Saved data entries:
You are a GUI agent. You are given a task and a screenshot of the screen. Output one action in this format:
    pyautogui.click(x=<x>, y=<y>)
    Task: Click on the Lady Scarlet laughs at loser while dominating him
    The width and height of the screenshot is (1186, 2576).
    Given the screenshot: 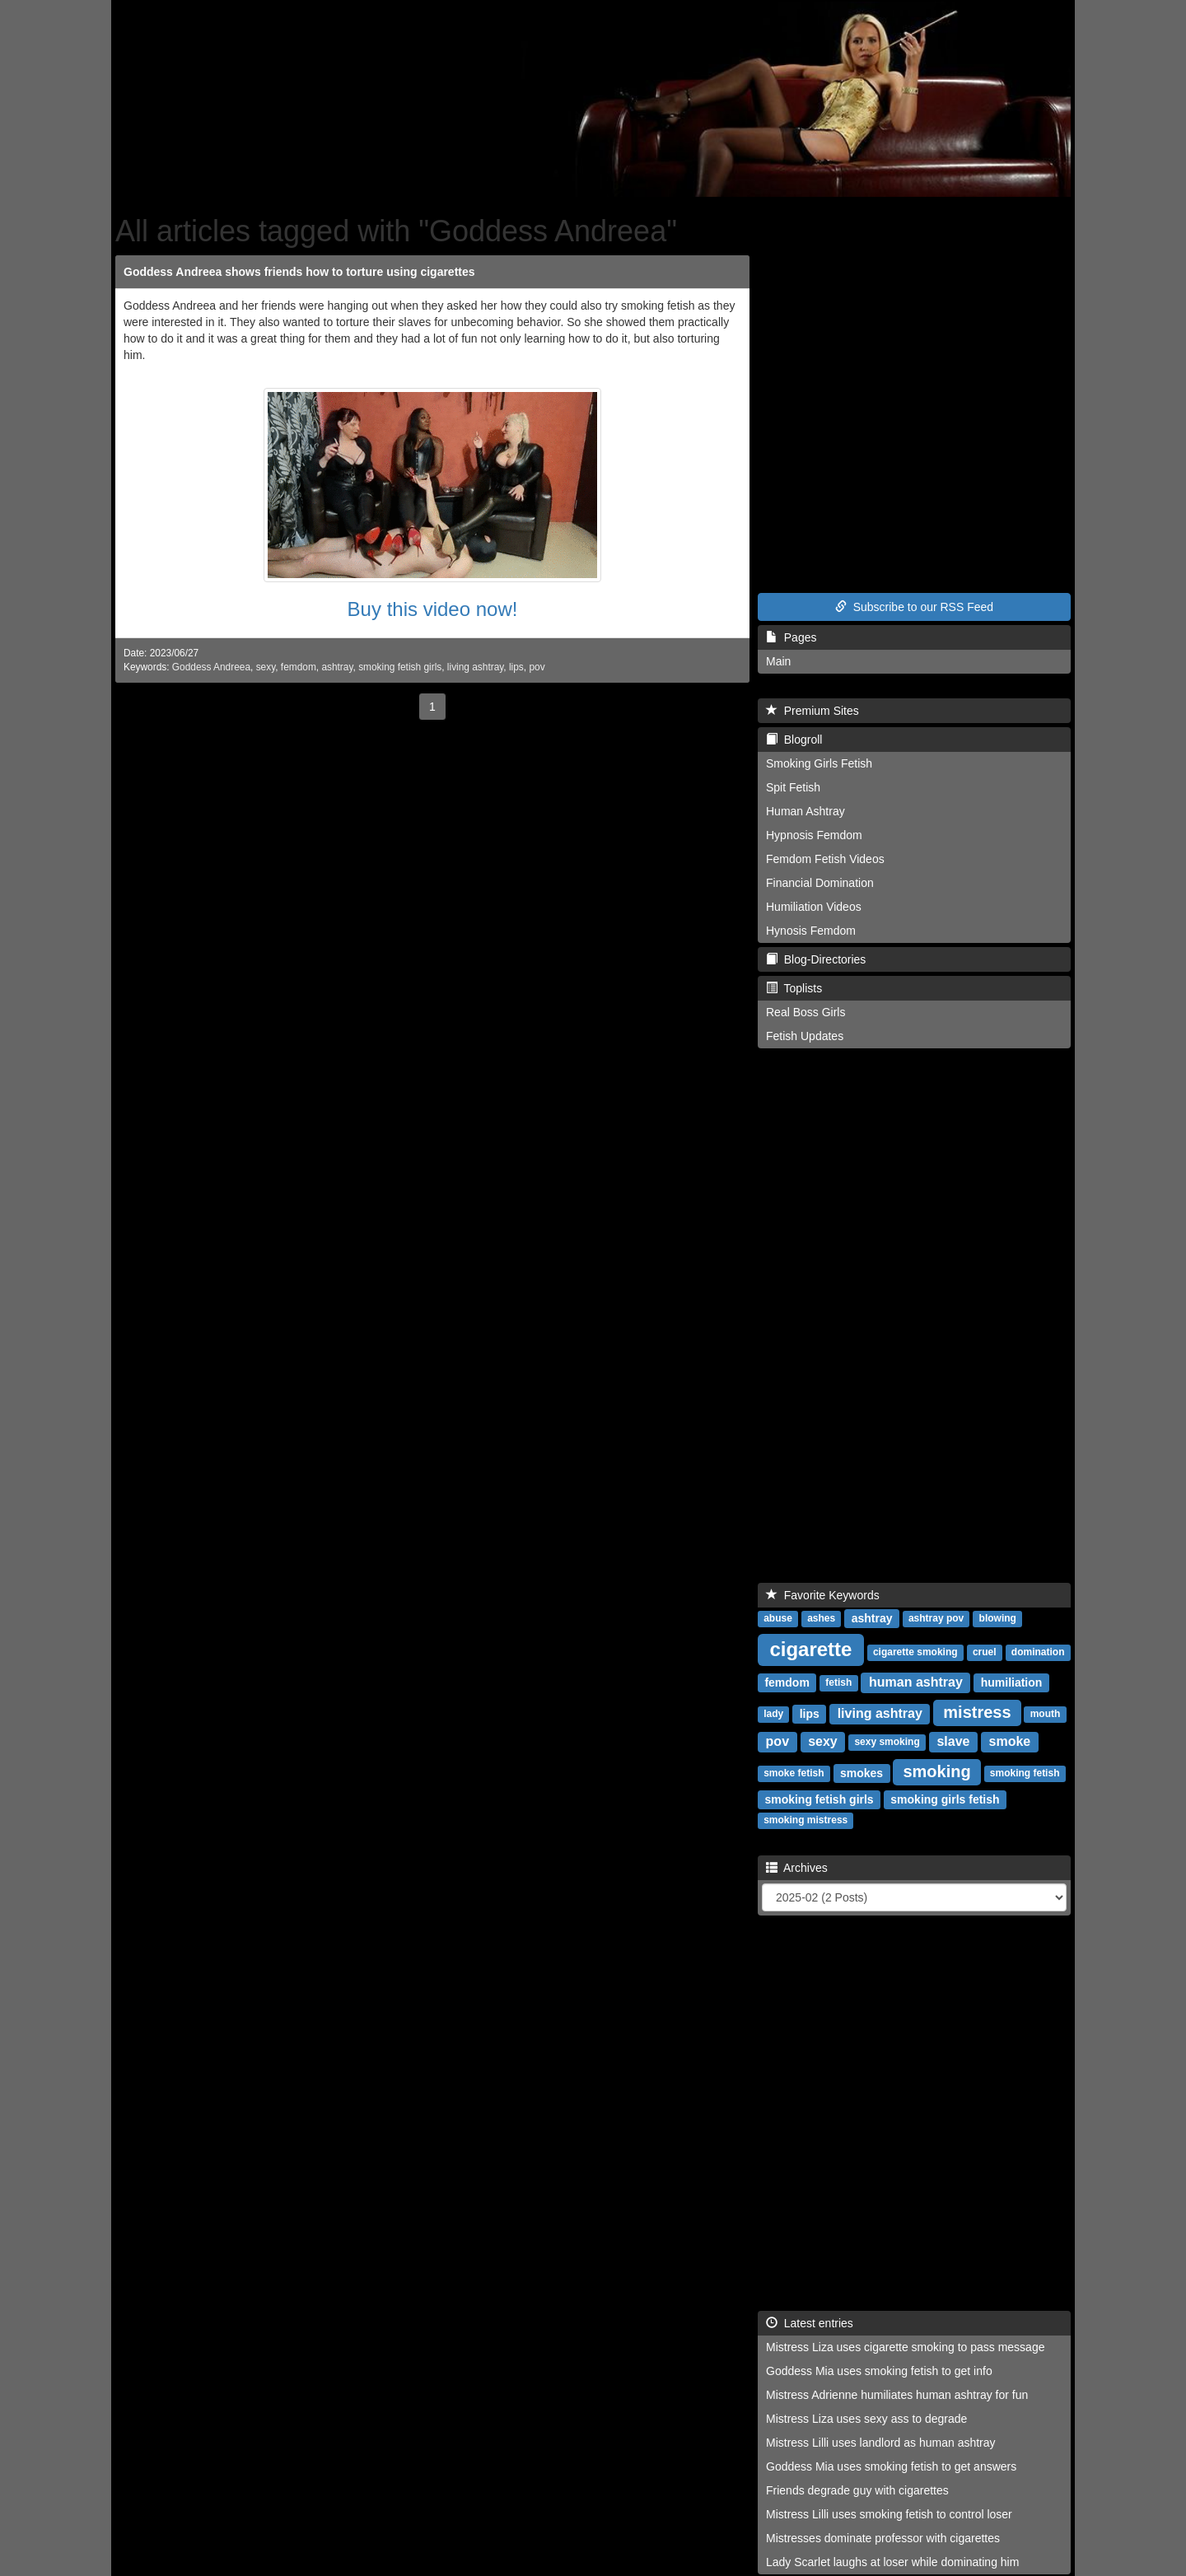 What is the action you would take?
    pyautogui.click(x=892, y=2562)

Task goal: Retype every line up to and including the one that contains "The width and", beginning at the first line of the records, with no edits.

Output:
You are a GUI agent. You are given a task and a screenshot of the screen. Output one action in this format:
    pyautogui.click(x=<x>, y=<y>)
    Task: Click on the Lady Scarlet laughs at loser while dominating him
    The width and height of the screenshot is (1186, 2576).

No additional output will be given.